TASK BRIEF:
A precise copy of the data is required, with every picture left out.

SOURCE RECORDS:
--------------------

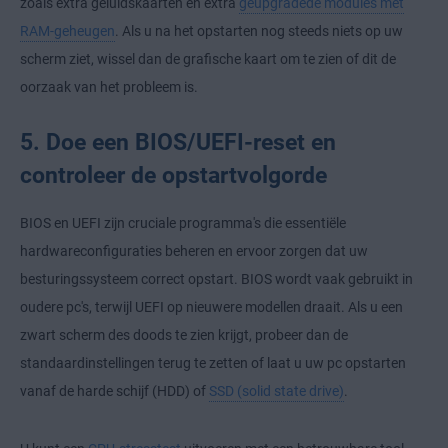
zoals extra geluidskaarten en extra
geüpgradede modules met
RAM-geheugen
. Als u na het opstarten nog steeds niets op uw
scherm ziet, wissel dan de grafische kaart om te zien of dit de
oorzaak van het probleem is.
5. Doe een BIOS/UEFI-reset en
controleer de opstartvolgorde
BIOS en UEFI zijn cruciale programma's die essentiële
hardwareconfiguraties beheren en ervoor zorgen dat uw
besturingssysteem correct opstart. BIOS wordt vaak gebruikt in
oudere pc's, terwijl UEFI op nieuwere modellen draait. Als u een
zwart scherm des doods te zien krijgt, probeer dan de
standaardinstellingen terug te zetten of laat u uw pc opstarten
vanaf de harde schijf (HDD) of
SSD (solid state drive)
.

--------------------

ANSWER BELOW:
zoals extra geluidskaarten en extra
geüpgradede modules met
RAM-geheugen
. Als u na het opstarten nog steeds niets op uw
scherm ziet, wissel dan de grafische kaart om te zien of dit de
oorzaak van het probleem is.
5. Doe een BIOS/UEFI-reset en
controleer de opstartvolgorde
BIOS en UEFI zijn cruciale programma's die essentiële
hardwareconfiguraties beheren en ervoor zorgen dat uw
besturingssysteem correct opstart. BIOS wordt vaak gebruikt in
oudere pc's, terwijl UEFI op nieuwere modellen draait. Als u een
zwart scherm des doods te zien krijgt, probeer dan de
standaardinstellingen terug te zetten of laat u uw pc opstarten
vanaf de harde schijf (HDD) of
SSD (solid state drive)
.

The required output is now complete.